How ChatGPT Works (Part 3) - Creating a map of words (Data Scientists)

Explanation for Technical People

This explanation is for data scientists. For others, use these links:

If you’re already comfortable with vector spaces and text embeddings then you only need to scan this part in the series otherwise read on to learn about these concepts explained in a simple way.

Creating a map of words

We learned in Part 1 – All ChatGPT does is complete sentences that ChatGPT and LLM, at its core, is just completing a sentence . In Part 2 – Many tasks are simpler than we thought, we learned that, somewhat surprisingly, many complex tasks can actually be reduced to the simpler task of completing a sentence.

We discussed how ChatGPT completes a sentence by analyzing 250 billion sentences from the internet and digitized books.

The question now is how it is able to use all those sentences to complete the sentence.

The first step is to create a map of words.

Map of addresses

person wearing beige sweater holding map inside vehicle — Photo by Dominika Roseclay on Pexels.com

Let’s first start with a concept we are all very familiar with. A map of addresses that we use to navigate every day.

Why do we need to create a map? Why can’t we just use a list of addresses?

For example, a list of addresses would be:

1523 Pine Street, San Francisco, CA 94109
100 Broadway, Oakland, CA 94607
1180 Oak Grove Road, Walnut Creek, CA 94598

A list of addresses doesn’t tell us which addresses are close to each other and which are farther from each other. It doesn’t tell us the path you would have to take to get from one address to another.

So if our goal is to find addresses that are close to each other then a list of addresses is not that useful.

We use a map instead of a list because we need to understand the relationships between addresses and the paths that can be taken to get from one address to another.

The map below shows the three addresses above plotted on a map.

Notice how we can now tell that the first two addresses are really close to each other while the third address is pretty far from those two.

And we can see the paths (i.e., roads) we can take to get from one address to another.

Converting an address to a position on the map

To place an address on the map, we need the location of the address defined in a way that we can position it on a place on the map.

We use longitude and latitude for this.

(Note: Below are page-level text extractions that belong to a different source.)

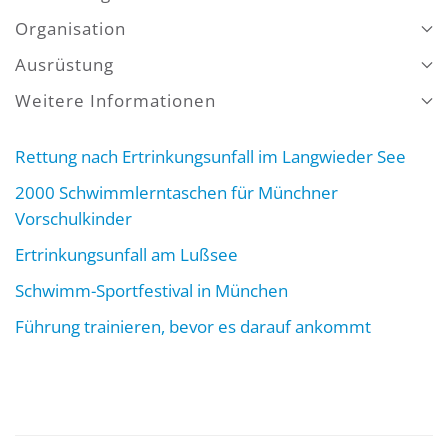
Organisation
Ausrüstung
Weitere Informationen
Rettung nach Ertrinkungsunfall im Langwieder See
2000 Schwimmlerntaschen für Münchner
Vorschulkinder
Ertrinkungsunfall am Lußsee
Schwimm-Sportfestival in München
Führung trainieren, bevor es darauf ankommt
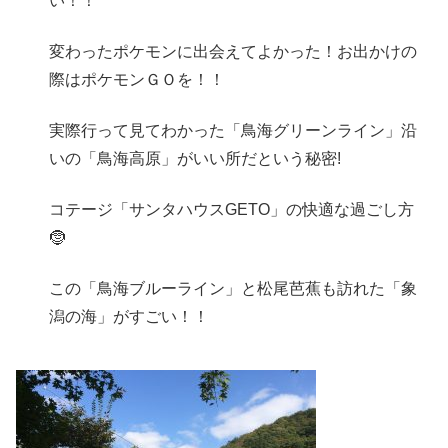
い！！
変わったポケモンに出会えてよかった！お出かけの
際はポケモンＧＯを！！
実際行って見てわかった「鳥海グリーンライン」沿
いの「鳥海高原」がいい所だという秘密!
コテージ「サンタハウスGETO」の快適な過ごし方
🤶
この「鳥海ブルーライン」と松尾芭蕉も訪れた「象
潟の海」がすごい！！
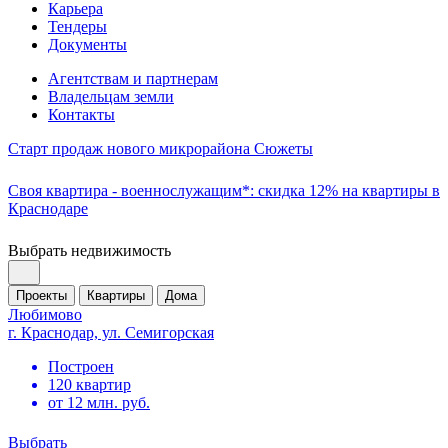
Карьера
Тендеры
Документы
Агентствам и партнерам
Владельцам земли
Контакты
Старт продаж нового микрорайона Сюжеты
Своя квартира - военнослужащим*: скидка 12% на квартиры в
Краснодаре
Выбрать недвижимость
Проекты
Квартиры
Дома
Любимово
г. Краснодар, ул. Семигорская
Построен
120 квартир
от 12 млн. руб.
Выбрать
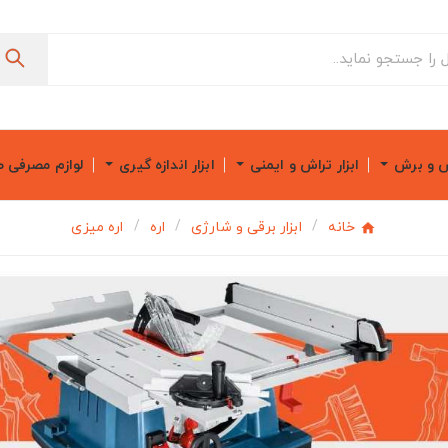
ش و برش
ابزار تراش و ایمنی
ابزار اندازه گیری
لوازم مصرفی 
خانه
ابزار برقی و شارژی
اره
اره میزی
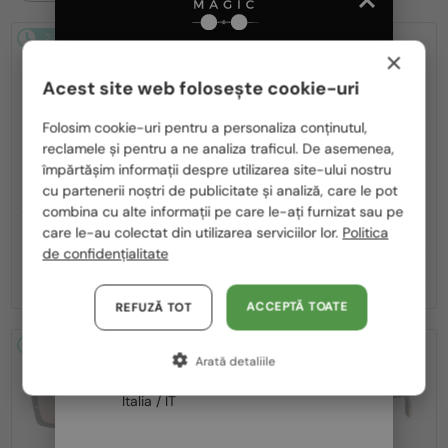
2-4 ZILE
2-4 ZILE
-21%
×
Acest site web folosește cookie-uri
Te rugăm să alegi din listă țara potrivită pentru tine:
Folosim cookie-uri pentru a personaliza conținutul,
reclamele și pentru a ne analiza traficul. De asemenea,
România / RO
împărtășim informații despre utilizarea site-ului nostru
—
—
cu partenerii noștri de publicitate și analiză, care le pot
Polska / PL
Roberto Cavalli
Roberto Cavalli
combina cu alte informații pe care le-ați furnizat sau pe
Ochelari de soare
Ochelari de soare
Magyarország / HU
care le-au colectat din utilizarea serviciilor lor.
Politica
SRC006 - 0300 - 63
SRC002S - 700Y - 54
de confidențialitate
United Arab Emirates / EN
1 431 RON
983 RON
1 243 RON
Austria / AT
ACCEPTĂ TOATE
REFUZĂ TOT
Germania / DE
2-4 ZILE
-21%
2-4 ZILE
-21%
Arată detaliile
Franța / FR
Italia / IT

If you remember your (middle) school science classes, you may remember that we can define the position of anything on the earth by using two numbers: longitude and latitude.

For more on latitude and longitude: https://www.techtarget.com/whatis/definition/latitude-and-longitude

So now we can define each address by just two numbers:

1523 Pine Street, San Francisco, CA 94109-1234 (lat=37.79, lon= -122.42)
100 Broadway, Oakland, CA 94607 (lat=37.79, lon=-122.27)
1180 Oak Grove Road, Walnut Creek, CA 94598-7890 (lat=37.93, lon=-122.02)

Notice that now just given the longitude and latitude numbers for ANY two addresses, we can easily tell whether the two addresses are close to each other or not.

The address in San Francisco and the address in Oakland have the same latitude (37.79) hence we know neither is north or south of each other.

The address in Walnut Creek however has a different latitude (37.93). Subtracting the latitude of 1180 Oak Grove in Walnut Creek from the latitude of 100 Broadway in Oakland:

37.93 – 37.79 = 0.14

This means the address in Walnut Creek is 0.14 latitudes more north. Since each degree of latitude is approximately 69 miles we can calculate that the address in Walnut Creek is 9.6 miles north of the address in Oakland.

When we look at the longitude, we see that the address in San Francisco is the most west (-122.42) while the address in Walnut Creek is the most east (-122.02). The address in Oakland is in the middle (-122.27).

The difference in longitude is:

-122.02 + 122.27 = 0.25

This means the Walnut Creek address is 17.25 miles to the east.

Thus we can tell the orientation and distance of each address from the others solely by the two numbers: latitude and longitude.

Right now we’re working with a 2D map. We can add the altitude above sea level for each address and end up with a 3D map.

Map of addresses as a vector space

We can think of the map of addresses as a vector space. A flat 2D map is a vector space in two dimensions. A 3D map is a vector space in three dimensions.

Between any two points, there are component vectors in each dimension.

We can use various distance calculations (e.g., Euclidean or Manhattan) to aggregate the component vectors between two points into a single vector in multi-dimensional space.

Now we can just use vector math functions to calculate distances between addresses in any number of dimensions.

Map of words

close up of text on white background — Photo by Leah Newhouse on Pexels.com

A map of addresses is much more useful than a list of addresses because the longitude and latitude numbers allow us to figure out the relationships between the addresses.

The same concept can be applied to words. We can lay out words on a map such that words that are related to each other are closer to each other.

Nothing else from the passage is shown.